--- Task input Enclosed Below ---

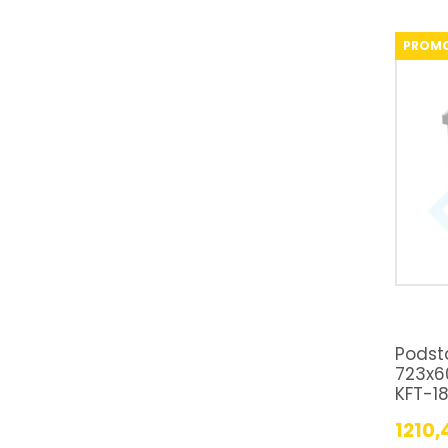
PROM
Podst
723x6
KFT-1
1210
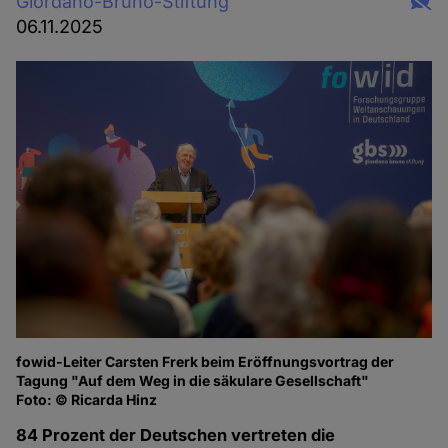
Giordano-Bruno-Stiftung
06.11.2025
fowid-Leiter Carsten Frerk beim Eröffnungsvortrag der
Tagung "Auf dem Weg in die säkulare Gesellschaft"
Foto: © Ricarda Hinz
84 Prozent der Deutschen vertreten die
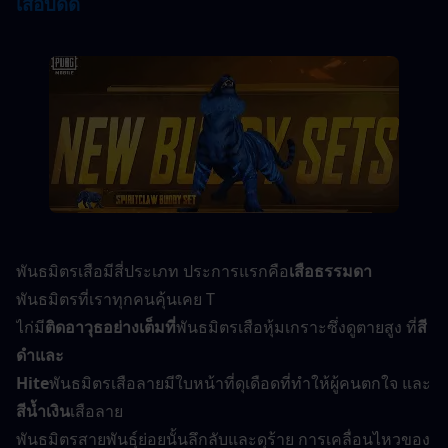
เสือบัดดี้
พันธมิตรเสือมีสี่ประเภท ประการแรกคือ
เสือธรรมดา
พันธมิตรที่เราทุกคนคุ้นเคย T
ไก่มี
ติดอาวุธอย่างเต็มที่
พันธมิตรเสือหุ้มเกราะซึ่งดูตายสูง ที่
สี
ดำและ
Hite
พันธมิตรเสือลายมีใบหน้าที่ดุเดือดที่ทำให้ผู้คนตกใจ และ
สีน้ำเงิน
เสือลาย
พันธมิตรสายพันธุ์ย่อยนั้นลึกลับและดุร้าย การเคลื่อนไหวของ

--- End of Enclosed Task input ---
--- Task input Enclosed Below ---

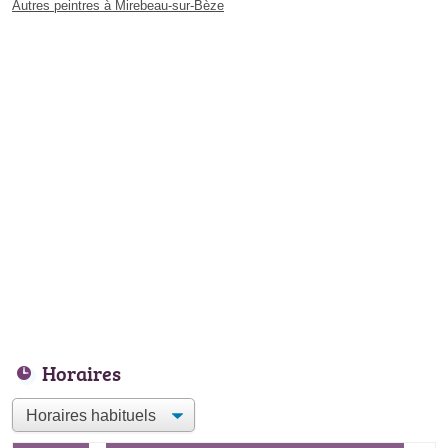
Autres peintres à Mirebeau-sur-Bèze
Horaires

--- End of Enclosed Task input ---
--- Task input Enclosed Below ---

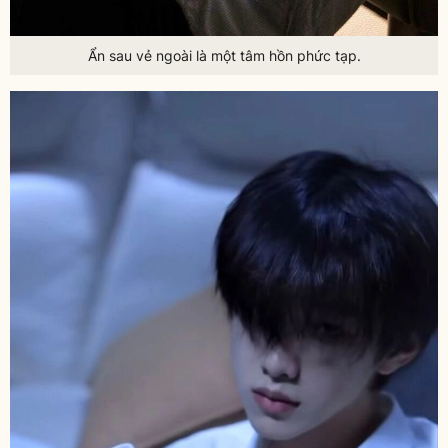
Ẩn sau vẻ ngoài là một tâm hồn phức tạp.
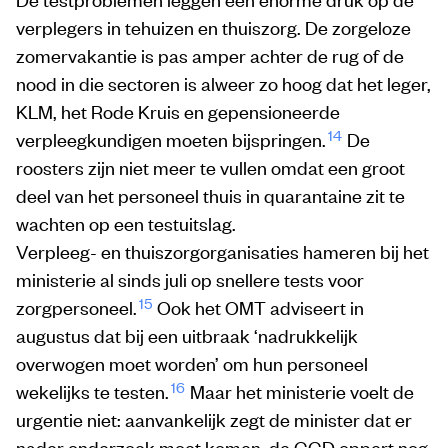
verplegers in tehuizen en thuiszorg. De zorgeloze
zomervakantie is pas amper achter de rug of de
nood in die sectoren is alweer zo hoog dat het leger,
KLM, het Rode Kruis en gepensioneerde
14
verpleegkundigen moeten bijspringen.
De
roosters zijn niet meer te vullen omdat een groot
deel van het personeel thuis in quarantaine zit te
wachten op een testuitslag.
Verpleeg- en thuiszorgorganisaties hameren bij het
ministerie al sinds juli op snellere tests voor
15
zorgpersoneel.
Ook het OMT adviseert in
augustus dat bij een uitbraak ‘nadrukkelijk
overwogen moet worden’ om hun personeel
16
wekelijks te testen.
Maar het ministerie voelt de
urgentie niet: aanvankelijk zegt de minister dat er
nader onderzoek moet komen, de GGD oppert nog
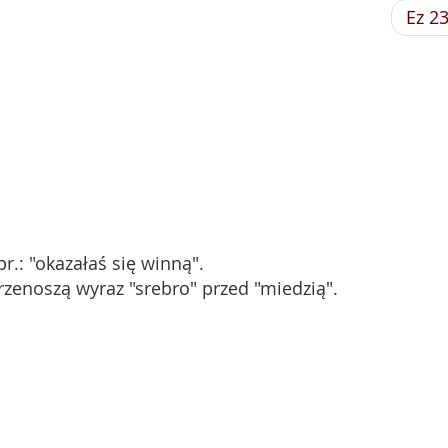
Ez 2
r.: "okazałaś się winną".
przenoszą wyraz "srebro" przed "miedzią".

--- End of Enclosed Task input ---

Exercise - Wherever the string "ministerie" appears in a line of the records, copy that line.

Task answer -
ministerie al sinds juli op snellere tests voor
Maar het ministerie voelt de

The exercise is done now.